New advanced technology introduces Metalens that can focus on all colors of rainbow
Recently the first single lens that can focus on the whole visible spectrum including the white light in the same place and with high resolution is developed by a team of researchers of Harvard John A. Paulson School of Engineering and Applied Sciences (SEAS). Metalenses are thin flat surfaces that use nanostructure to focus light which promises to transform optics by substituting these curved bulky in optical devices with a flat surface lenses. These metalenses can focus well and have remained restricted in the spectrum of light.

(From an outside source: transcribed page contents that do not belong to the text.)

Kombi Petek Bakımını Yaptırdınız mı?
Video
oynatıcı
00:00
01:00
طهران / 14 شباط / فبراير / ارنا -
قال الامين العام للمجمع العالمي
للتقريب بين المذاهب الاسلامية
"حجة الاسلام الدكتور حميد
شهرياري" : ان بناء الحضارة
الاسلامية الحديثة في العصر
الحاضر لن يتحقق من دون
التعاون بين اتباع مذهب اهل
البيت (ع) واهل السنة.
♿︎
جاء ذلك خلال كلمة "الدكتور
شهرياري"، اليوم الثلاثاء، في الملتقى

Federico Capasso, Professor of Applied Physics and Vinton Hayes senior research fellow, says that metalenses have various advantages over conventional lenses. They continued that these are thin, cost-effective and easy to make. This finding extends those benefits across the entire visible range of light. They called it the next big step. Cameras and other optical instruments use multiple curved lenses of different thicknesses and materials to correct these differences which adds weight to the devices.

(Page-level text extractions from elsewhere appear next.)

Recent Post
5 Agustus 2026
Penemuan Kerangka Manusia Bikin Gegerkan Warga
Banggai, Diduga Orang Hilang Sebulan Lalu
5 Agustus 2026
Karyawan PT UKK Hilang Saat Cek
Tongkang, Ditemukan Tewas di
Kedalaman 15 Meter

Focusing the complete visible spectrum and the combination of all the colours of the spectrum. It is so challenging because each wavelength moves through materials at various pace. The metalenses recently created use patterns of titanium dioxide nanofins to focus evenly on the wavelengths of light. According to the previous study different wavelengths of light could be focused but to varying distances by optimising the width, length, shape and height of the nanofins.
In the advanced model, the investigators created units of joined nanofins that simultaneously control the speed of different wavelengths of light. To ensure that all the wavelengths reach the focal spot at the same time these nanofins control the refractive index on the metasurface and are harmonized to result in various time delays for the light passing through different fins.
Wei Ting Chen, a postdoctoral fellow at SEAS, said that this was one of the greatest challenges in designing achromatic broadband lens is to make sure that the outgoing wavelength arrives at the same focal point from all the different points of the metalens. By using the achromatic lens, scientists can perform high-quality white light imaging. This is one step closer combining them into common optical devices like cameras.
The scientists intend to scale up the lens to approximate 1 cm in diameter. This would give us new opportunities such as augmented reality and virtual applications. A member of National Nanotechnology Infrastructure performed this work at Center of Nanoscale systems supported by the National Science Foundation.